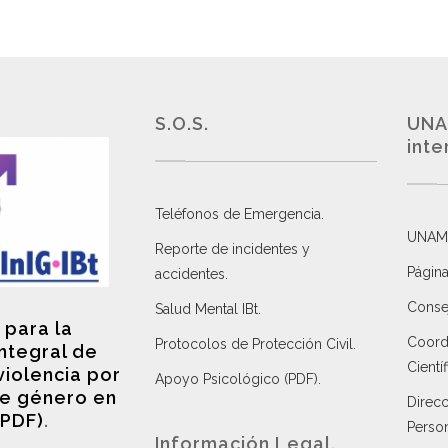
S.O.S.
UNA
inte
Teléfonos de Emergencia.
UNAM
Reporte de incidentes y
Página
accidentes
.
Consej
Salud Mental IBt
.
 para la
Coordi
Protocolos de Protección Civil
.
integral de
Científ
violencia por
Apoyo Psicológico (PDF)
.
e género en
Direc
(PDF)
.
Perso
Información Legal.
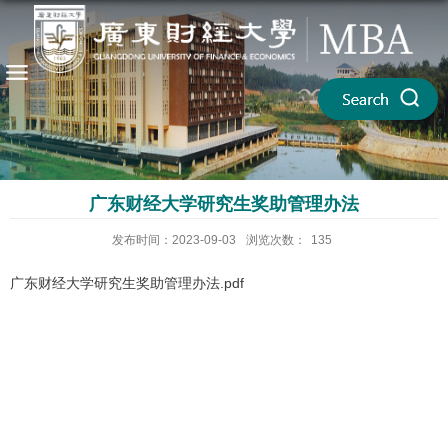
广东财经大学研究生奖助管理办法
发布时间：2023-09-03
浏览次数：
135
广东财经大学研究生奖助管理办法.pdf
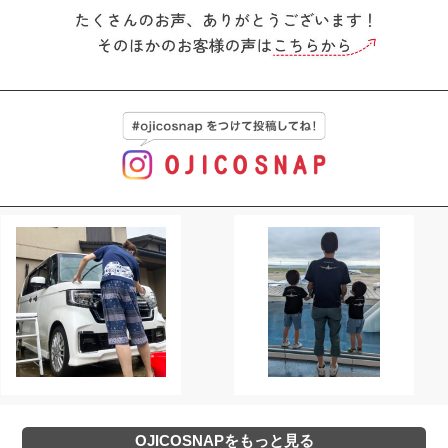
OJICOSNAPをもっと見る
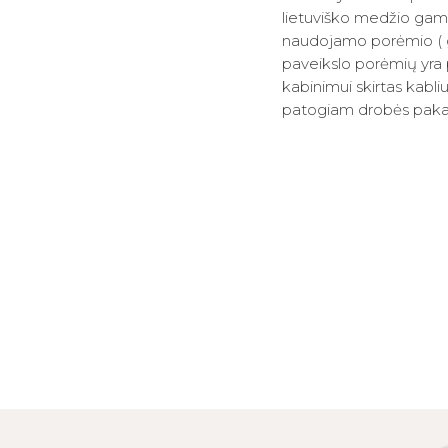
lietuviško medžio gam
naudojamo porėmio ( gy
paveikslo porėmių yra p
kabinimui skirtas kabl
patogiam drobės paka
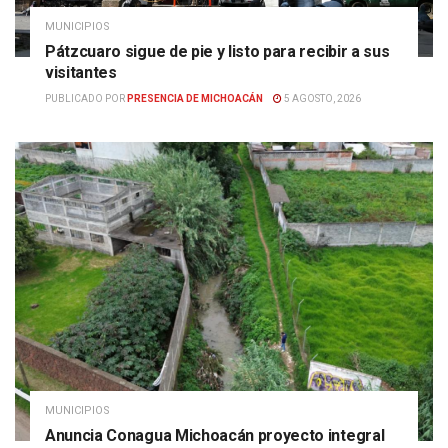
MUNICIPIOS
Pátzcuaro sigue de pie y listo para recibir a sus
visitantes
PUBLICADO POR
PRESENCIA DE MICHOACÁN
5 AGOSTO, 2026
MUNICIPIOS
Anuncia Conagua Michoacán proyecto integral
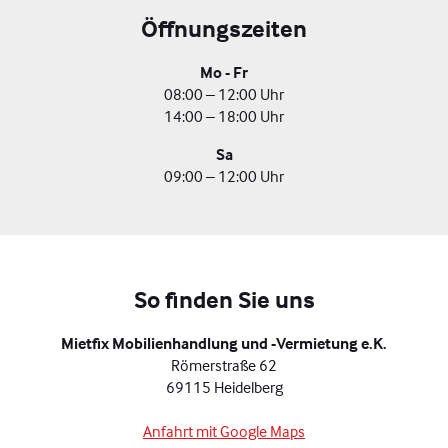
Öffnungszeiten
Mo - Fr
08:00 – 12:00 Uhr
14:00 – 18:00 Uhr
Sa
09:00 – 12:00 Uhr
So finden Sie uns
Mietfix Mobilienhandlung und -Vermietung e.K.
Römerstraße 62
69115 Heidelberg
Anfahrt mit Google Maps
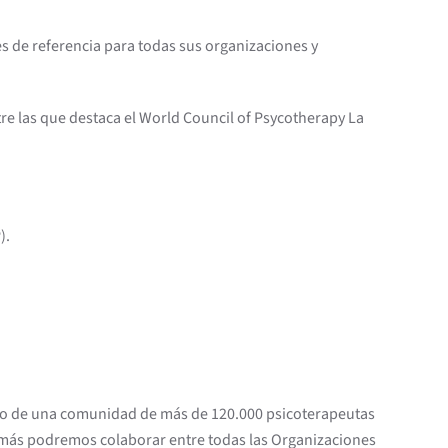
 es de referencia para todas sus organizaciones y
tre las que destaca el World Council of Psycotherapy La
).
ntro de una comunidad de más de 120.000 psicoterapeutas
 más podremos colaborar entre todas las Organizaciones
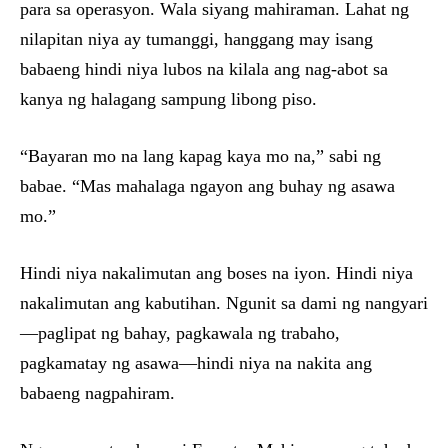
para sa operasyon. Wala siyang mahiraman. Lahat ng
nilapitan niya ay tumanggi, hanggang may isang
babaeng hindi niya lubos na kilala ang nag-abot sa
kanya ng halagang sampung libong piso.
“Bayaran mo na lang kapag kaya mo na,” sabi ng
babae. “Mas mahalaga ngayon ang buhay ng asawa
mo.”
Hindi niya nakalimutan ang boses na iyon. Hindi niya
nakalimutan ang kabutihan. Ngunit sa dami ng nangyari
—paglipat ng bahay, pagkawala ng trabaho,
pagkamatay ng asawa—hindi niya na nakita ang
babaeng nagpahiram.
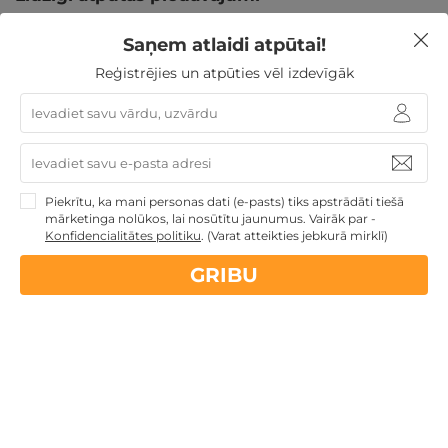
ĪPAŠAIS!
Saņem atlaidi atpūtai!
Atpūtas piedāvājums
Apraksts
Kontakti
Noteikumi
Atsa
Reģistrējies un atpūties vēl izdevīgāk
Piekrītu, ka mani personas dati (e-pasts) tiks apstrādāti tiešā
mārketinga nolūkos, lai nosūtītu jaunumus. Vairāk par -
Spēkā vēl:
09
d.
13
st.
51
min.
26
sek.
Konfidencialitātes politiku
.
(Varat atteikties jebkurā mirklī)
ĪPAŠAIS — 2 naktis, ēdināšana un PROCEDŪRAS
GRIBU
VIENAM, DIVIEM vai 3-4 pers. ĢIMENEI
Birštona
,
Eglės sanatorija Birštonā
282€
no
GRIBU
Par 2 naktīm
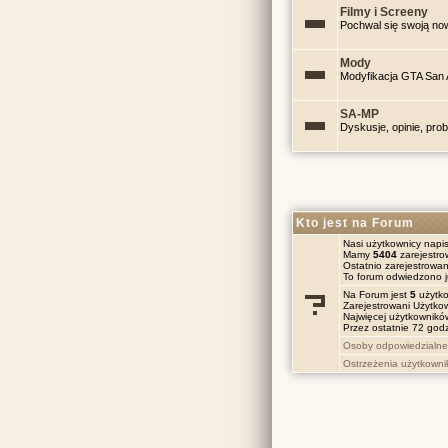
Filmy i Screeny
Pochwal się swoją no
Mody
Modyfikacja GTA San
SA-MP
Dyskusje, opinie, pr
Kto jest na Forum
Nasi użytkownicy napis
Mamy
5404
zarejestr
Ostatnio zarejestrowa
To forum odwiedzono 
Na Forum jest
5
użytko
Zarejestrowani Użytko
Najwięcej użytkownik
Przez ostatnie 72 godz
Osoby odpowiedzialne
Ostrzeżenia użytkown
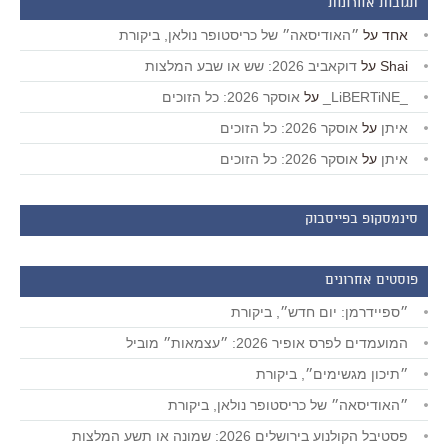
תגובות אחרונות
אחד
על
״האודיסאה״ של כריסטופר נולאן, ביקורת
Shai
על
דוקאביב 2026: שש או שבע המלצות
_LiBERTiNE_
על
אוסקר 2026: כל הזוכים
איתן
על
אוסקר 2026: כל הזוכים
איתן
על
אוסקר 2026: כל הזוכים
סינמסקופ בפייסבוק
פוסטים אחרונים
״ספיידרמן: יום חדש״, ביקורת
המועמדים לפרס אופיר 2026: ״עצמאות״ מוביל
״תיכון מגשימים״, ביקורת
״האודיסאה״ של כריסטופר נולאן, ביקורת
פסטיבל הקולנוע בירושלים 2026: שמונה או תשע המלצות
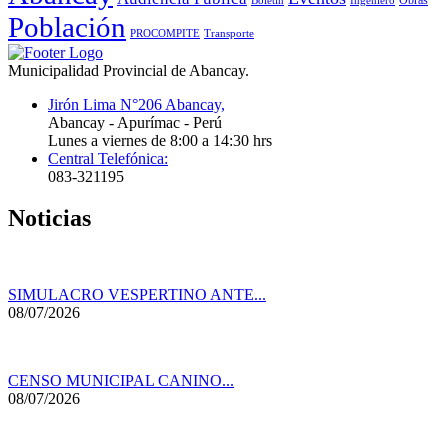
Obras
Boletín
Ingeniero
Población
PROCOMPITE
Transporte
Municipalidad Provincial de Abancay.
Jirón Lima N°206 Abancay,
Abancay - Apurímac - Perú
Lunes a viernes de 8:00 a 14:30 hrs
Central Telefónica:
083-321195
Noticias
SIMULACRO VESPERTINO ANTE...
08/07/2026
CENSO MUNICIPAL CANINO...
08/07/2026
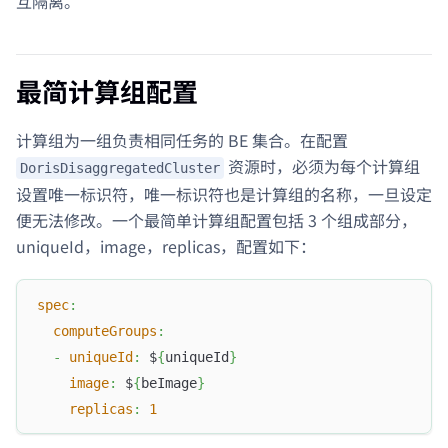
互隔离。
最简计算组配置
计算组为一组负责相同任务的 BE 集合。在配置
资源时，必须为每个计算组
DorisDisaggregatedCluster
设置唯一标识符，唯一标识符也是计算组的名称，一旦设定
便无法修改。一个最简单计算组配置包括 3 个组成部分，
uniqueId，image，replicas，配置如下：
spec
:
computeGroups
:
-
uniqueId
:
 $
{
uniqueId
}
image
:
 $
{
beImage
}
replicas
:
1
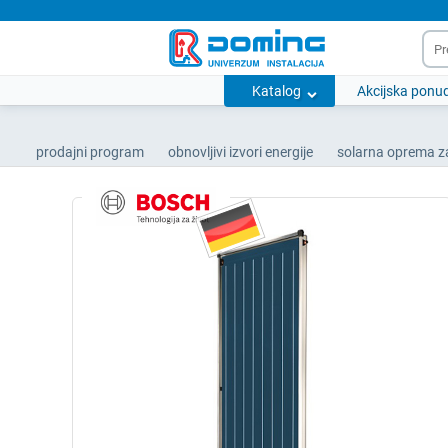
Katalog
Akcijska ponu
prodajni program
obnovljivi izvori energije
solarna oprema z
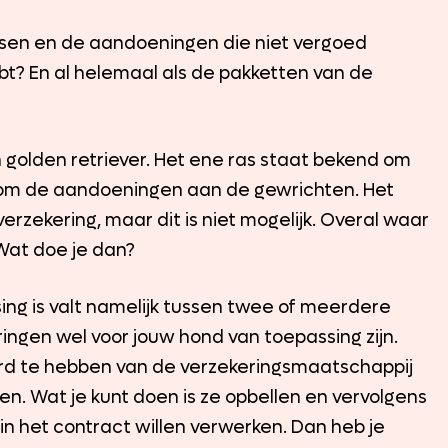
ssen en de aandoeningen die niet vergoed
ebt? En al helemaal als de pakketten van de
n golden retriever. Het ene ras staat bekend om
om de aandoeningen aan de gewrichten. Het
verzekering, maar dit is niet mogelijk. Overal waar
 Wat doe je dan?
uising is valt namelijk tussen twee of meerdere
deringen wel voor jouw hond van toepassing zijn.
ord te hebben van de verzekeringsmaatschappij
en. Wat je kunt doen is ze opbellen en vervolgens
n in het contract willen verwerken. Dan heb je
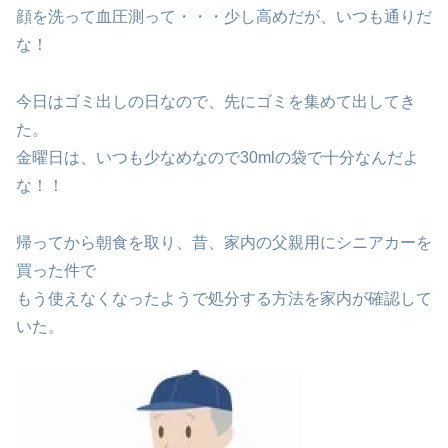
顔を洗って血圧測って・・・少し高めだが、いつも通りだ
な！
今日はゴミ出しの日なので、先にゴミを集めて出してき
た。
金曜日は、いつも少なめなので30mlの袋で十分なんだよ
な！！
帰ってから朝食を取り、昔、家内の父親用にシニアカーを
買った件で
もう使えなくなったようで処分する方法を家内が確認して
いた。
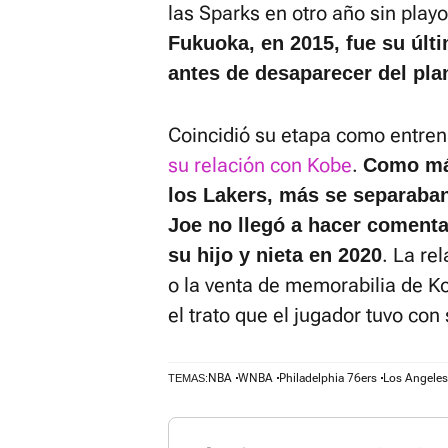
las Sparks en otro año sin play
Fukuoka, en 2015, fue su úl
antes de desaparecer del pla
Coincidió su etapa como entren
su relación con Kobe
.
Como más
los Lakers, más se separaban
Joe no llegó a hacer comenta
. La re
su hijo y nieta en 2020
o la venta de memorabilia de Ko
el trato que el jugador tuvo con 
NBA
WNBA
Philadelphia 76ers
Los Angeles
TEMAS:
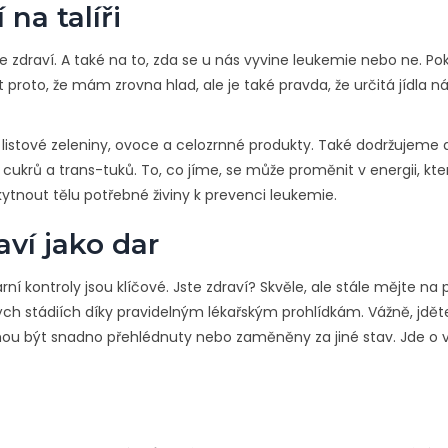
 na talíři
še zdraví. A také na to, zda se u nás vyvine leukemie nebo ne. P
t proto, že mám zrovna hlad, ale je také pravda, že určitá jídla 
é listové zeleniny, ovoce a celozrnné produkty. Také dodržujeme 
rů a trans-tuků. To, co jíme, se může proměnit v energii, kte
ytnout tělu potřebné živiny k prevenci leukemie.
aví jako dar
ární kontroly jsou klíčové. Jste zdraví? Skvěle, ale stále mějte na
ných stádiích díky pravidelným lékařským prohlídkám. Vážně, jdět
ohou být snadno přehlédnuty nebo zaměněny za jiné stav. Jde o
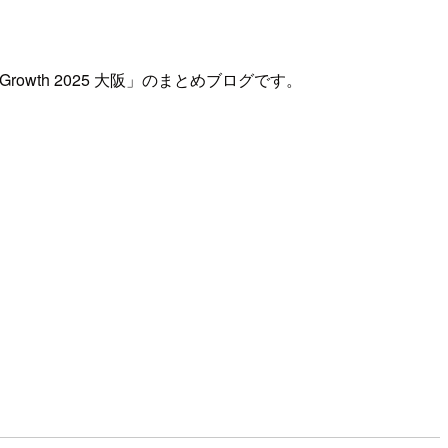
rowth 2025 大阪」のまとめブログです。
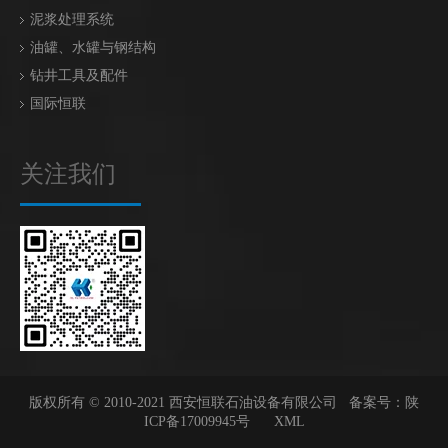
泥浆处理系统
油罐、水罐与钢结构
钻井工具及配件
国际恒联
关注我们
版权所有 © 2010-2021 西安恒联石油设备有限公司 备案号：
陕
ICP备17009945号
XML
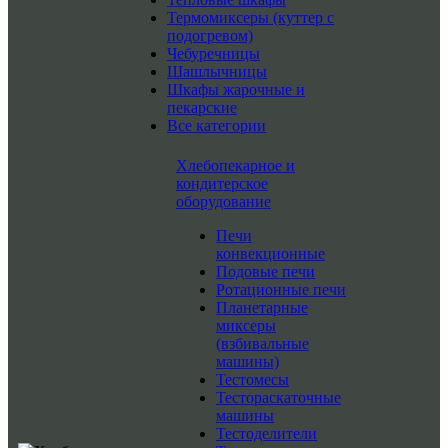
Термомиксеры (куттер с
подогревом)
Чебуречницы
Шашлычницы
Шкафы жарочные и
пекарские
Все категории
Хлебопекарное и
кондитерское
оборудование
Печи
конвекционные
Подовые печи
Ротационные печи
Планетарные
миксеры
(взбивальные
машины)
Тестомесы
Тестораскаточные
машины
Тестоделители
──────────
*DIRECTIONS*.
Return each entry exactly as given. Leave the images out.

*THE COMPLETED TASK*.
S.O.S.
UNA
inte
Teléfonos de Emergencia.
UNAM
Reporte de incidentes y
Página
accidentes
.
Consej
Salud Mental IBt
.
 para la
Coordi
Protocolos de Protección Civil
.
integral de
Científ
violencia por
Apoyo Psicológico (PDF)
.
e género en
Direc
(PDF)
.
Perso
Información Legal.
广东财经大学研究生奖助管理办法
发布时间：2023-09-03
浏览次数：
135
广东财经大学研究生奖助管理办法.pdf
OJICOSNAPをもっと見る
lietuviško medžio gam
naudojamo porėmio ( gy
paveikslo porėmių yra p
kabinimui skirtas kabl
patogiam drobės paka
MUNICIPIOS
Pátzcuaro sigue de pie y listo para recibir a sus
visitantes
PUBLICADO POR
PRESENCIA DE MICHOACÁN
5 AGOSTO, 2026
MUNICIPIOS
Anuncia Conagua Michoacán proyecto integral
Öffnungszeiten
Mo - Fr
08:00 – 12:00 Uhr
14:00 – 18:00 Uhr
Sa
09:00 – 12:00 Uhr
So finden Sie uns
Mietfix Mobilienhandlung und -Vermietung e.K.
Römerstraße 62
69115 Heidelberg
Anfahrt mit Google Maps
 es de referencia para todas sus organizaciones y
tre las que destaca el World Council of Psycotherapy La
).
ntro de una comunidad de más de 120.000 psicoterapeutas
 más podremos colaborar entre todas las Organizaciones
para sa operasyon. Wala siyang mahiraman. Lahat ng
nilapitan niya ay tumanggi, hanggang may isang
babaeng hindi niya lubos na kilala ang nag-abot sa
kanya ng halagang sampung libong piso.
“Bayaran mo na lang kapag kaya mo na,” sabi ng
babae. “Mas mahalaga ngayon ang buhay ng asawa
mo.”
Hindi niya nakalimutan ang boses na iyon. Hindi niya
nakalimutan ang kabutihan. Ngunit sa dami ng nangyari
—paglipat ng bahay, pagkawala ng trabaho,
pagkamatay ng asawa—hindi niya na nakita ang
babaeng nagpahiram.
ĪPAŠAIS!
Saņem atlaidi atpūtai!
Atpūtas piedāvājums
Apraksts
Kontakti
Noteikumi
Atsa
Reģistrējies un atpūties vēl izdevīgāk
Piekrītu, ka mani personas dati (e-pasts) tiks apstrādāti tiešā
mārketinga nolūkos, lai nosūtītu jaunumus. Vairāk par -
Spēkā vēl:
09
d.
13
st.
51
min.
26
sek.
Konfidencialitātes politiku
.
(Varat atteikties jebkurā mirklī)
ĪPAŠAIS — 2 naktis, ēdināšana un PROCEDŪRAS
GRIBU
VIENAM, DIVIEM vai 3-4 pers. ĢIMENEI
Birštona
,
Eglės sanatorija Birštonā
282€
no
GRIBU
Par 2 naktīm
Filmy i Screeny
Pochwal się swoją no
Mody
Modyfikacja GTA San
SA-MP
Dyskusje, opinie, pr
Kto jest na Forum
Nasi użytkownicy napis
Mamy
5404
zarejestr
Ostatnio zarejestrowa
To forum odwiedzono 
Na Forum jest
5
użytko
Zarejestrowani Użytko
Najwięcej użytkownik
Przez ostatnie 72 godz
Osoby odpowiedzialne
Ostrzeżenia użytkown
תגובות אחרונות
אחד
על
״האודיסאה״ של כריסטופר נולאן, ביקורת
Shai
על
דוקאביב 2026: שש או שבע המלצות
_LiBERTiNE_
על
אוסקר 2026: כל הזוכים
איתן
על
אוסקר 2026: כל הזוכים
איתן
על
אוסקר 2026: כל הזוכים
סינמסקופ בפייסבוק
פוסטים אחרונים
״ספיידרמן: יום חדש״, ביקורת
המועמדים לפרס אופיר 2026: ״עצמאות״ מוביל
״תיכון מגשימים״, ביקורת
״האודיסאה״ של כריסטופר נולאן, ביקורת
פסטיבל הקולנוע בירושלים 2026: שמונה או תשע המלצות
Obras
Boletín
Ingeniero
Población
PROCOMPITE
Transporte
Municipalidad Provincial de Abancay.
Jirón Lima N°206 Abancay,
Abancay - Apurímac - Perú
Lunes a viernes de 8:00 a 14:30 hrs
Central Telefónica:
083-321195
Noticias
SIMULACRO VESPERTINO ANTE...
08/07/2026
CENSO MUNICIPAL CANINO...
08/07/2026
互隔离。
最简计算组配置
计算组为一组负责相同任务的 BE 集合。在配置
资源时，必须为每个计算组
DorisDisaggregatedCluster
设置唯一标识符，唯一标识符也是计算组的名称，一旦设定
便无法修改。一个最简单计算组配置包括 3 个组成部分，
uniqueId，image，replicas，配置如下：
spec
:
computeGroups
:
-
uniqueId
:
 $
{
uniqueId
}
image
:
 $
{
beImage
}
replicas
:
1
Katalog
Akcijska ponu
prodajni program
obnovljivi izvori energije
solarna oprema z
ssen en de aandoeningen die niet vergoed
ebt? En al helemaal als de pakketten van de
n golden retriever. Het ene ras staat bekend om
om de aandoeningen aan de gewrichten. Het
verzekering, maar dit is niet mogelijk. Overal waar
 Wat doe je dan?
uising is valt namelijk tussen twee of meerdere
deringen wel voor jouw hond van toepassing zijn.
ord te hebben van de verzekeringsmaatschappij
en. Wat je kunt doen is ze opbellen en vervolgens
n in het contract willen verwerken. Dan heb je
顔を洗って血圧測って・・・少し高めだが、いつも通りだ
な！
今日はゴミ出しの日なので、先にゴミを集めて出してき
た。
金曜日は、いつも少なめなので30mlの袋で十分なんだよ
な！！
帰ってから朝食を取り、昔、家内の父親用にシニアカーを
買った件で
もう使えなくなったようで処分する方法を家内が確認して
いた。
las Sparks en otro año sin play
Fukuoka, en 2015, fue su úl
antes de desaparecer del pla
Coincidió su etapa como entren
su relación con Kobe
.
Como más
los Lakers, más se separaban
Joe no llegó a hacer comenta
. La re
su hijo y nieta en 2020
o la venta de memorabilia de Ko
el trato que el jugador tuvo con 
NBA
WNBA
Philadelphia 76ers
Los Angeles
TEMAS:
 na talíři
še zdraví. A také na to, zda se u nás vyvine leukemie nebo ne. P
t proto, že mám zrovna hlad, ale je také pravda, že určitá jídla 
é listové zeleniny, ovoce a celozrnné produkty. Také dodržujeme 
rů a trans-tuků. To, co jíme, se může proměnit v energii, kte
ytnout tělu potřebné živiny k prevenci leukemie.
aví jako dar
ární kontroly jsou klíčové. Jste zdraví? Skvěle, ale stále mějte na
ných stádiích díky pravidelným lékařským prohlídkám. Vážně, jdět
ohou být snadno přehlédnuty nebo zaměněny za jiné stav. Jde o
rowth 2025 大阪」のまとめブログです。
泥浆处理系统
油罐、水罐与钢结构
钻井工具及配件
国际恒联
关注我们
版权所有 © 2010-2021 西安恒联石油设备有限公司 备案号：
陕
ICP备17009945号
XML
Термомиксеры (куттер с
подогревом)
Чебуречницы
Шашлычницы
Шкафы жарочные и
пекарские
Все категории
Хлебопекарное и
кондитерское
оборудование
Печи
конвекционные
Подовые печи
Ротационные печи
Планетарные
миксеры
(взбивальные
машины)
Тестомесы
Тестораскаточные
машины
Тестоделители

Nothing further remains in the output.